-- Extracted records follows --

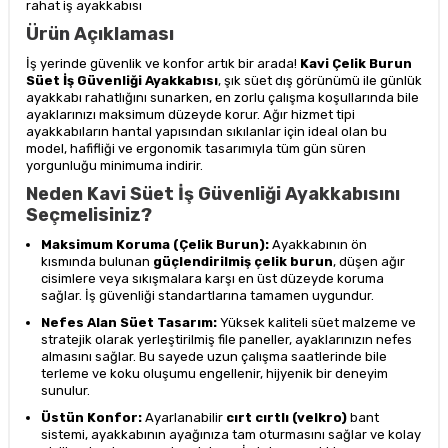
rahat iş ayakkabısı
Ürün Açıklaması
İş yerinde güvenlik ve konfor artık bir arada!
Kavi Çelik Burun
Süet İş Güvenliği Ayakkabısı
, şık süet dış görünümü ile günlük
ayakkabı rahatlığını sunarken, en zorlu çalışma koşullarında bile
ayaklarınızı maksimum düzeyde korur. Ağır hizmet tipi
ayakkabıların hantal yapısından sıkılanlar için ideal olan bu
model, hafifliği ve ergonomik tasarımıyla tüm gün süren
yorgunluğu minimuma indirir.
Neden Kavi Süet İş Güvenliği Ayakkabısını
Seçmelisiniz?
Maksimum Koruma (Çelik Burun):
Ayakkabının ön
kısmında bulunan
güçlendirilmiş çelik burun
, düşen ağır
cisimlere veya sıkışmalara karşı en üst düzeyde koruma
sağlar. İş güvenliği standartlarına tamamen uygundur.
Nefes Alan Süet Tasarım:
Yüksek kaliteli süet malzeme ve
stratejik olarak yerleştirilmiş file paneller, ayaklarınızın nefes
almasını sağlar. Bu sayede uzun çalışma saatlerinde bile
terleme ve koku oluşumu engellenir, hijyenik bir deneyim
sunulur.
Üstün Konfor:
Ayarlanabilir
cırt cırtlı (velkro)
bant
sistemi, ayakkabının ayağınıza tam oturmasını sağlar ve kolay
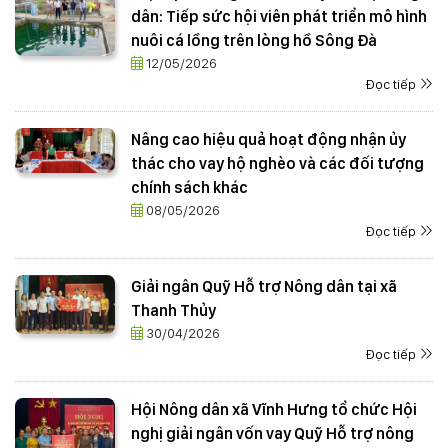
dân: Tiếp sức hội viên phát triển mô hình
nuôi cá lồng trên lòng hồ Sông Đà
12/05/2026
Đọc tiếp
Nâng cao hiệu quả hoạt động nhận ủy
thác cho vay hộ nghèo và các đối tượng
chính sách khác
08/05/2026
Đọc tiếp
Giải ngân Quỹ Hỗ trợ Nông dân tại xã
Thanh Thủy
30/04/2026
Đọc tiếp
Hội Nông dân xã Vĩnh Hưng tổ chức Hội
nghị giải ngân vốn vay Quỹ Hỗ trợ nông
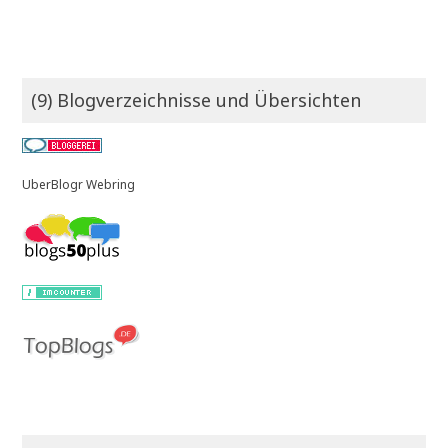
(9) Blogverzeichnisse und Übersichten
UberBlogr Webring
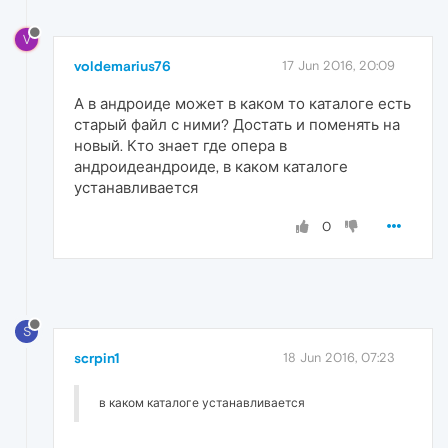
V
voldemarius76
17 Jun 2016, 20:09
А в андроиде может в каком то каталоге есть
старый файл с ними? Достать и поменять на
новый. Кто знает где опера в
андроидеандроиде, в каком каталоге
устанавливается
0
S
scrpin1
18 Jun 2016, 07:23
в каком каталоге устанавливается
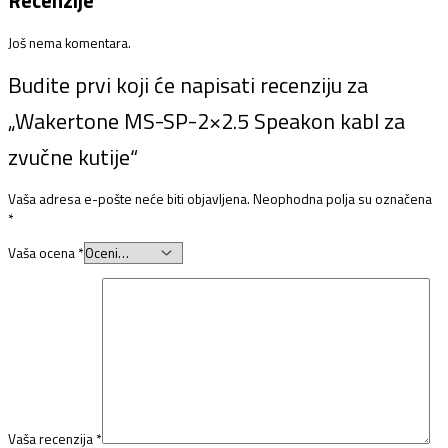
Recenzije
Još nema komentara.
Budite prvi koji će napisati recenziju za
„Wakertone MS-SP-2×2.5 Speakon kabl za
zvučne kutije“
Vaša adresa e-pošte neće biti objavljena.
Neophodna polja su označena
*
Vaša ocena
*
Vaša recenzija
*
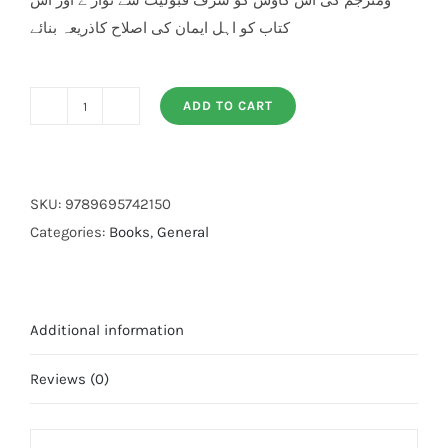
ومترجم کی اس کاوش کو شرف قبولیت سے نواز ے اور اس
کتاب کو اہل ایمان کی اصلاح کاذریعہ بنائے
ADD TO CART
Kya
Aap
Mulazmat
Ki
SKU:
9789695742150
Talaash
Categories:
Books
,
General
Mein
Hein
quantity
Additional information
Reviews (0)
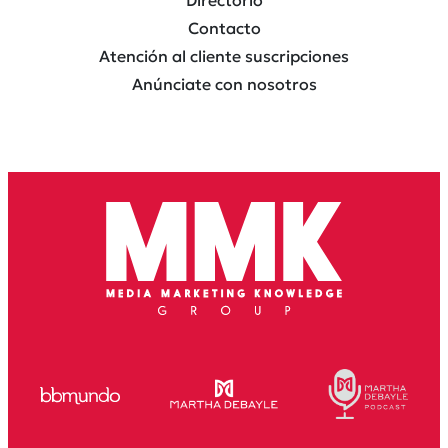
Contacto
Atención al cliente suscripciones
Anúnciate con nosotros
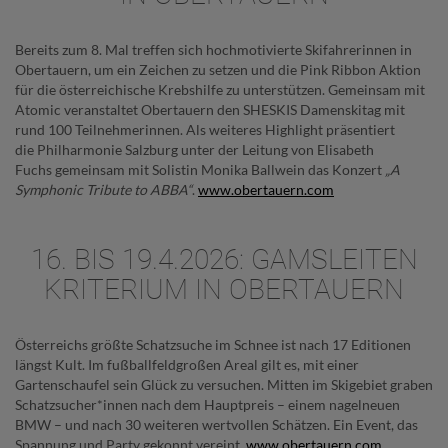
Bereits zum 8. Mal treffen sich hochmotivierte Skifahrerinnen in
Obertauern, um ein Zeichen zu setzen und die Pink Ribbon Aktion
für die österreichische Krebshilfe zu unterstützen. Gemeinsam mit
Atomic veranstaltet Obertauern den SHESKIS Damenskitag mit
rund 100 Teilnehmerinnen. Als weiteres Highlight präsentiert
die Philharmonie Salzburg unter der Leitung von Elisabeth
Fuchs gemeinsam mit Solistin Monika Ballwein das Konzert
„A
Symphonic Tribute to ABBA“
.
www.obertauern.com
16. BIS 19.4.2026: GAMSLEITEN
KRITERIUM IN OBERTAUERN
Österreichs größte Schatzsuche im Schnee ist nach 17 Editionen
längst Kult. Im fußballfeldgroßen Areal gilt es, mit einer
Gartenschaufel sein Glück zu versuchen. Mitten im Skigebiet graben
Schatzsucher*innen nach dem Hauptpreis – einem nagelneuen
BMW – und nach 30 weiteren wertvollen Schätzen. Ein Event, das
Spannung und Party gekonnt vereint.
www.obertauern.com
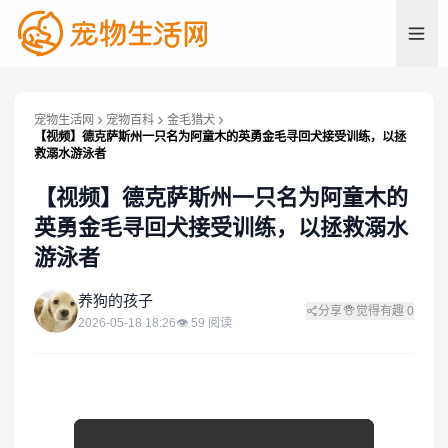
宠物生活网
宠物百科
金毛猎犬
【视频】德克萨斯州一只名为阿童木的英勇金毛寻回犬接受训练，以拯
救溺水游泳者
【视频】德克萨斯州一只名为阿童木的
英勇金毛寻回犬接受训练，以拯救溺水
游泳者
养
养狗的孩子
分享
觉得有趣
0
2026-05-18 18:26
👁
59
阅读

-- Extracted records concluded --

Exercise aim => Wherever the word "Kavi" occurs in the data, copy that whole line.

Task response =>
Kavi Çelik Burun
Neden Kavi Süet İş Güvenliği Ayakkabısını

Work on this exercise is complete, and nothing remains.